Venerdi’ 18 Gennaio 2008

Il grande assente era presente spiritualmente. Papa Benedetto XVI esce comunque da vincitore nella vicenda che lo ha visto rinunciare alla visita alla Sapienza. In fin dei conti le sue parole sono risuonate ugualmente nell’ateneo romano; ha incassato la stima delle più alte autorità accademiche e politiche (e anche un nuovo invito); ha dato a tutto il mondo un’immagine di dignità e umiltà; ha ricevuto tributi e riconoscimenti da tutte le istituzioni. Domenica prossima sarà il popolo dei suoi fedeli, più numeroso che rumoroso che mai, a stringersi attorno a lui per manifestargli calore, affetto e solidarietà. Cosa desiderare di più?
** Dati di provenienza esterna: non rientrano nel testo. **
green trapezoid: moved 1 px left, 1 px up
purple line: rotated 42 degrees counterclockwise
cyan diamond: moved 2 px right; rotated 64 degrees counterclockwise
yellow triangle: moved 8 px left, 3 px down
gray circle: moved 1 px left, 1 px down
Il giorno dopo, in Vaticano si fa il bilancio di una vicenda che ha dato dei grattacapi e fatto vivere giornate molto concitate nei sacri palazzi. Ore di tensione, decisioni critiche da prendere in men che non si dica. Il bilancio è certo positivo, in quanto la Santa sede esce rafforzata da una storia che l’ha vista nell’occhio del ciclone. La diplomazia vaticana ha funzionato questa volta, e soprattutto è stata abbastanza unita e coerente. Non come in occasione del discorso del papa a Veltroni e agli amministratori laziali, quando si era verificato uno scontro al vertice fra il vicario del papa Camillo Ruini (favorevole a usare la clava) e il segretario di stato Tarcisio Bertone (più morbido, autore della nota di puntualizzazione).
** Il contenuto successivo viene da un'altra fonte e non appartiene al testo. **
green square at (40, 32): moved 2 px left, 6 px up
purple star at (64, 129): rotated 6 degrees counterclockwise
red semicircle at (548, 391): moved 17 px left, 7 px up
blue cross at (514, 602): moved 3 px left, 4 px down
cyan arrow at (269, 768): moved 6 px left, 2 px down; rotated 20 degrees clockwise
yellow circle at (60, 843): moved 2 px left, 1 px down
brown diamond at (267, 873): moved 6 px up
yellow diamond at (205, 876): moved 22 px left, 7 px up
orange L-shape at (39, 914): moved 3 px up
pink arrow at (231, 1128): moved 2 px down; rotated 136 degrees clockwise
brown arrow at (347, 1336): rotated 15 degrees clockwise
Questa volta i suggerimenti al Benedetto XVI sono andati in un’unica direzione: tirarsi fuori dalla mischia, evitare di diventare occasione di episodi incresciosi. E così è stato. Anche sullo stile e i contenuti del discorso, al quale Ratzinger ha lavorato di persona, senza affidarlo ad alcun teologo o curiale, sono giunti sulla scrivania del papa appunti che gli chiedevano di non sbilanciarsi, ma di restare su un piano di principio. Le ipotetiche deviazioni verso la moratoria sulla pena di morte o, piuttosto, una presa di posizione che toccasse la moratoria sull’aborto sono state ben presto accantonate. Meglio concentrarsi su un ragionamento di alto profilo filosofico e spirituale, quello, d’altronde, su cui Ratzinger si sente a suo agio, il terreno dove si muove con maggiore familiarità.
Tutto è andato per il verso giusto. “Iddio scrive dritto anche sulle righe storte”, commentava un monsignore di curia a conclusione di una vicenda che ha visto il papa assente ma vincitore morale. Altri citavano l’insegnamento evangelico “degli ultimi che saranno i primi”, il paradosso della croce che è salvezza, dell’umiliazione che diventa esaltazione, dei perseguitati che saranno beati. Insomma, per una volta il papa ha fatto l’esperienza della debolezza, della resa, non della potenza e del trono di gloria. Ed è stato osannato. A pensarci, è la stessa dinamica che si generava al ritratto di un Wojtyla sofferente, circondato da affetto e simpatia. Oggi un papa percepito come assertivo, statuario, integralista, arrogante riscopre la vicinanza dei fedeli e della pubblica opinione quando fa un passo indietro. Su questo Benedetto XVI e il suo entourage curiale stanno meditando. Un buon insegnamento per il futuro.